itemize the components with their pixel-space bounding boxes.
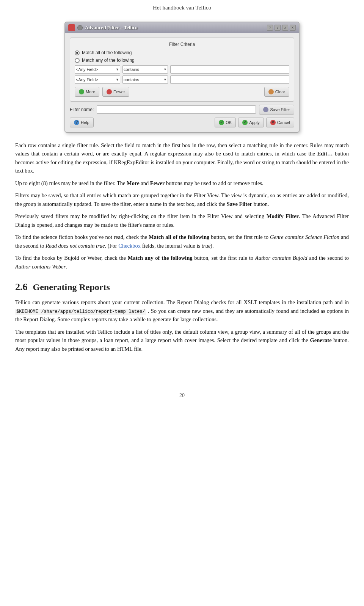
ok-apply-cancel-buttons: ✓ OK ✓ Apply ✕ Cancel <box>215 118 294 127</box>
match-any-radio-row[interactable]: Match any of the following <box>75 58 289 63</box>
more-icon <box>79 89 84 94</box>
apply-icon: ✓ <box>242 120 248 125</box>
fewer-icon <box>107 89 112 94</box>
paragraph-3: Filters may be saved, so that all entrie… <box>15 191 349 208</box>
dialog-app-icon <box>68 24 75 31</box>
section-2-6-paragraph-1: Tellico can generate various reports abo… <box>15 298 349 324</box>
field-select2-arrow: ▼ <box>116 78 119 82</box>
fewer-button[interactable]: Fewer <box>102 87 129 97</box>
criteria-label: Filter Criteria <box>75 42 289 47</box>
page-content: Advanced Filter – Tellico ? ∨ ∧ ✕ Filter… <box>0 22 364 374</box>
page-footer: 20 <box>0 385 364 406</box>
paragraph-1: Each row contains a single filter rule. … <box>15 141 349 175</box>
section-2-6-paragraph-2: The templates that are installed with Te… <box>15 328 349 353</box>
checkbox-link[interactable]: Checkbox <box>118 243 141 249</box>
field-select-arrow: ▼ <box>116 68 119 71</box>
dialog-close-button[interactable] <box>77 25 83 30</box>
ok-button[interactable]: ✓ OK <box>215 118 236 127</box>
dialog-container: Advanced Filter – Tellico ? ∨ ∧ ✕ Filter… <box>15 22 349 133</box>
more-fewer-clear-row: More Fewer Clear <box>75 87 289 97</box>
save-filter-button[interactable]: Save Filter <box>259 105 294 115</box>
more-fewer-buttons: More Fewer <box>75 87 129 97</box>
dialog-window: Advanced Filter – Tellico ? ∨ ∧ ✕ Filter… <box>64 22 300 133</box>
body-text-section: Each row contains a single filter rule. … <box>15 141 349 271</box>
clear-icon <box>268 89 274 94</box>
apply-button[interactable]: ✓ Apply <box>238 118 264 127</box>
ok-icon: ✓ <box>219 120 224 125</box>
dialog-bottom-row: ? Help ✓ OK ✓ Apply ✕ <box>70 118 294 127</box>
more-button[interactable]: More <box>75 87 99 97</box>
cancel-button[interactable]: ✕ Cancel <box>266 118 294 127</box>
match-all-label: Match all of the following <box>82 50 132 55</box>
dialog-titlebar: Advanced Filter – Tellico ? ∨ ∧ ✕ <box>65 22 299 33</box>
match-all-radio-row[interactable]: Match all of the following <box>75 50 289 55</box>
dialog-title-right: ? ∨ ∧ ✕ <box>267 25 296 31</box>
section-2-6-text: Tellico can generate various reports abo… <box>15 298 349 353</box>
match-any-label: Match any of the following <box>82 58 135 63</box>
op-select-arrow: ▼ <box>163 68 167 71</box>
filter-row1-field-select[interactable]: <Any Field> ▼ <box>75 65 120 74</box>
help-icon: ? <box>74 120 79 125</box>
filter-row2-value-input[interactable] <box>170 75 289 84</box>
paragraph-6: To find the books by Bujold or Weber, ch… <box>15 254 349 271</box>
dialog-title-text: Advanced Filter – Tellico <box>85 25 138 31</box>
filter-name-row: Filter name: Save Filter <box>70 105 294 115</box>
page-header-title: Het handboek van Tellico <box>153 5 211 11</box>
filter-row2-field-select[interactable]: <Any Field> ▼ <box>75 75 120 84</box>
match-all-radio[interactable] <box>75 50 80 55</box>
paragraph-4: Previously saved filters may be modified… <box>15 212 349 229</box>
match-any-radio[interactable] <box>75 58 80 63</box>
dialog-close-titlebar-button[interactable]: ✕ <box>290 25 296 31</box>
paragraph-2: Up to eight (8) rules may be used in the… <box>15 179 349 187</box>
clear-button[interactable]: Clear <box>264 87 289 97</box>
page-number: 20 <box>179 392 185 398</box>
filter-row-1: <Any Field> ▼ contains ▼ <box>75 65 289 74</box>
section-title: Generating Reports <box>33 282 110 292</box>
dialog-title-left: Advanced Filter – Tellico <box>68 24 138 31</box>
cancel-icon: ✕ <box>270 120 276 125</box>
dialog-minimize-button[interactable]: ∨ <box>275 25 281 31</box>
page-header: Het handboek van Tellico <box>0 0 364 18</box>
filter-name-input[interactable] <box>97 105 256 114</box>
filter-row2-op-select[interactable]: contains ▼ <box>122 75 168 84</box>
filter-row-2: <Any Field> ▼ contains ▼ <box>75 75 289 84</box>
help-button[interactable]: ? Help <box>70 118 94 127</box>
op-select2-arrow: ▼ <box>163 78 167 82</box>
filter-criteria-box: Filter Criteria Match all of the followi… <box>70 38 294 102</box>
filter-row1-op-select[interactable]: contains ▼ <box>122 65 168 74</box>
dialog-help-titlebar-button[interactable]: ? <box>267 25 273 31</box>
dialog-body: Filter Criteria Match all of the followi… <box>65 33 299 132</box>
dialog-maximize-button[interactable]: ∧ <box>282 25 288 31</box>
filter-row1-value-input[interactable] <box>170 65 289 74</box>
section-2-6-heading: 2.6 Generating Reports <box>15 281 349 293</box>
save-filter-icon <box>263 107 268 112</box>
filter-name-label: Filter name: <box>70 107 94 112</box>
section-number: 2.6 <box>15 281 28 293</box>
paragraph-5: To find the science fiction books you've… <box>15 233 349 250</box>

**Required work**
Please copy every line in the entries where "header" appears.

**Your solution**
page-header-title: Het handboek van Tellico <box>153 5 211 11</box>
page-header: Het handboek van Tellico <box>0 0 364 18</box>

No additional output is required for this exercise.